Hungarian-American ballet dancer (born 1952)

Edra Toth (born September 18, 1952) is a Hungarian-American ballet dancer who studied under E. Virginia Williams with the Boston Ballet. Edra Toth came to the United States in 1956 as a Hungarian refugee and grew up in Boston, MA.

At sixteen years old, Toth danced as a prima ballerina with Ivan Nagy for the 1969 Boston Ballet production of Giselle at Jacob's Pillow Dance Festival. Throughout Toth's career with the Boston Ballet, she danced in multiple principal roles such as the Sugar Plum Fairy in The Nutcracker, Aurora in Sleeping Beauty, and Odette in Swan Lake. In 1971, Toth partnered with New York City Ballet's Edward Villella as she danced the role of Odette, and he as Siegfried, for a Boston Ballet performance.

As a Boston Ballet principal dancer, Toth also performed in other companies' productions. In 1971, she danced the role of Juliet for Nicolas Petrov and the Pittsburgh Ballet Theatre's first production of Romeo and Juliet. And, in 1973, Toth danced in the S. Hurok Presents production of Apollo and Les Sylphides where she performed pas de deux with Rudolph Nureyev. After she left Boston Ballet, Toth danced with the Boston Repertory Ballet founded by Samuel Kurkjian.

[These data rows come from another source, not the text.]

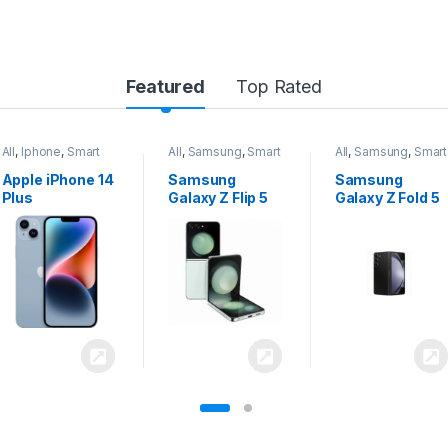
Featured
Top Rated
All
,
Samsung
,
Smart
All
,
Samsung
,
Smart
All
,
Samsung
,
Smart
Phones
Phones
Phones
Samsung
Samsung
Samsung
Galaxy Z Flip 5
Galaxy Z Fold 5
Galaxy S24
Ultra 5G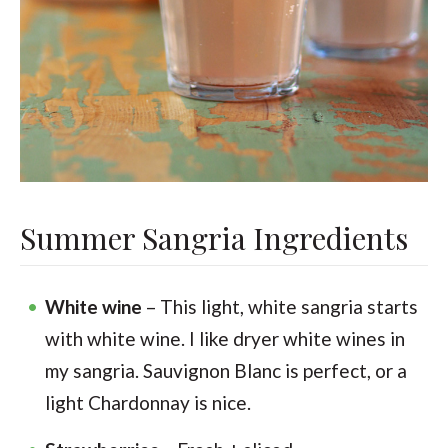
Summer Sangria Ingredients
White wine
– This light, white sangria starts
with white wine. I like dryer white wines in
my sangria. Sauvignon Blanc is perfect, or a
light Chardonnay is nice.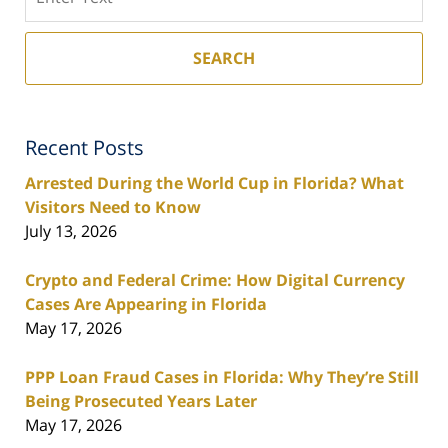
SEARCH
Recent Posts
Arrested During the World Cup in Florida? What
Visitors Need to Know
July 13, 2026
Crypto and Federal Crime: How Digital Currency
Cases Are Appearing in Florida
May 17, 2026
PPP Loan Fraud Cases in Florida: Why They’re Still
Being Prosecuted Years Later
May 17, 2026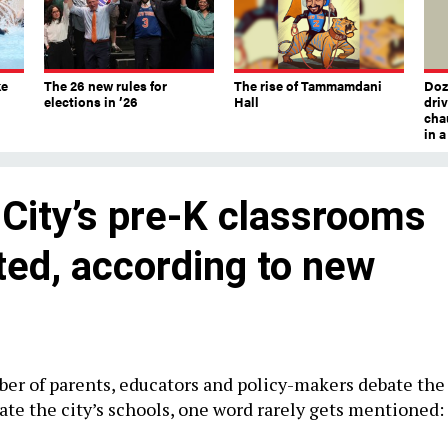
ke
The 26 new rules for
The rise of Tammamdani
Doze
elections in ’26
Hall
dri
chau
in 
City’s pre-K classrooms
ted, according to new
er of parents, educators and policy-makers debate the
ate the city’s schools, one word rarely gets mentioned: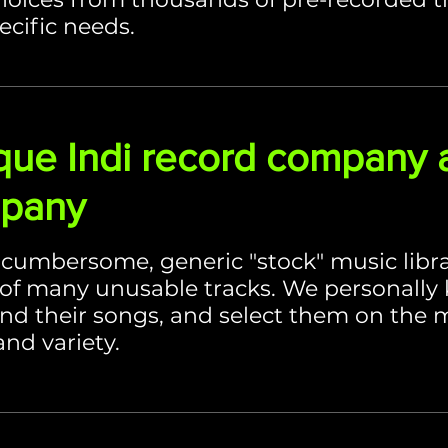
ecific needs.
que Indi record company 
mpany
, cumbersome, generic "stock" music libr
of many unusable tracks. We personally
and their songs, and select them on the me
and variety.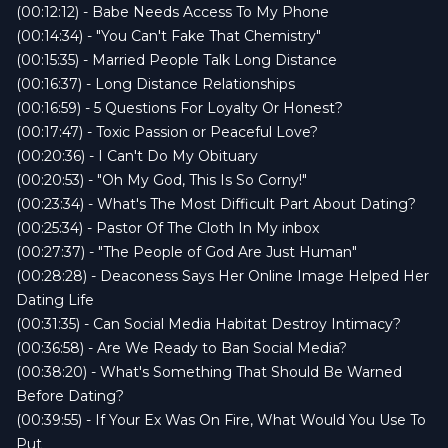
(00:12:12) - Babe Needs Access To My Phone
(00:14:34) - "You Can't Fake That Chemistry"
(00:15:35) - Married People Talk Long Distance
(00:16:37) - Long Distance Relationships
(00:16:59) - 5 Questions For Loyalty Or Honest?
(00:17:47) - Toxic Passion or Peaceful Love?
(00:20:36) - I Can't Do My Obituary
(00:20:53) - "Oh My God, This Is So Corny!"
(00:23:34) - What's The Most Difficult Part About Dating?
(00:25:34) - Pastor Of The Cloth In My inbox
(00:27:37) - "The People of God Are Just Human"
(00:28:28) - Deaconess Says Her Online Image Helped Her
Dating Life
(00:31:35) - Can Social Media Habitat Destroy Intimacy?
(00:36:58) - Are We Ready to Ban Social Media?
(00:38:20) - What's Something That Should Be Warned
Before Dating?
(00:39:55) - If Your Ex Was On Fire, What Would You Use To
Put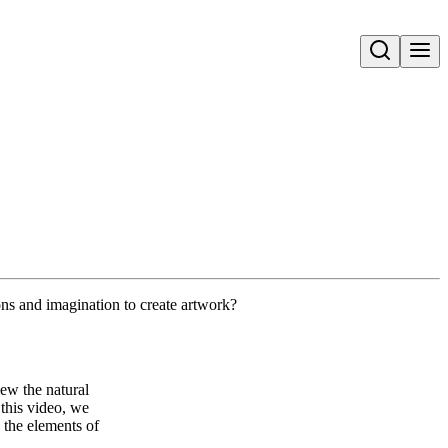
Open search
ns and imagination to create artwork?
iew the natural
 this video, we
 the elements of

Toth founded several ballet schools throughout her career beginning with New England Ballet where she specialized her instruction using the Bournonville method. In 2002, Edra Toth began the Edra Toth Academy of Dance & Music in Wolfeboro, New Hampshire and Dover, New Hampshire.

Toth resides in New Hampshire and teaches ballet students as well as directs and choreographs ballets for the Northeastern Ballet Theatre.